» Page-level text extractions:
Segment Open

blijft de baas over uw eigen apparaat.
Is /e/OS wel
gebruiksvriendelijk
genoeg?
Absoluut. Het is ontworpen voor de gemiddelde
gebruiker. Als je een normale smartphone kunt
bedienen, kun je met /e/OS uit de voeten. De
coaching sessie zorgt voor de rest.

Segment Closed
Segment Open

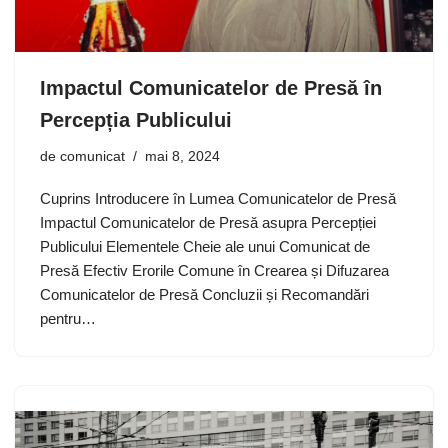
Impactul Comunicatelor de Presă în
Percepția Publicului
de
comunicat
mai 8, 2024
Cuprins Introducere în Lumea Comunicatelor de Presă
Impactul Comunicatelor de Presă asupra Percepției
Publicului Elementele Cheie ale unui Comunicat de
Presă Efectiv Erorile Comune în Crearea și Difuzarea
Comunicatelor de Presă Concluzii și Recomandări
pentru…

Segment Closed

Output the lines above between the one holding "blijft de baas over uw eigen apparaat." and the one holding "coaching sessie zorgt voor de rest.", inclusive, with nothing before or after them.

» YOUR RESPONSE:
blijft de baas over uw eigen apparaat.
Is /e/OS wel
gebruiksvriendelijk
genoeg?
Absoluut. Het is ontworpen voor de gemiddelde
gebruiker. Als je een normale smartphone kunt
bedienen, kun je met /e/OS uit de voeten. De
coaching sessie zorgt voor de rest.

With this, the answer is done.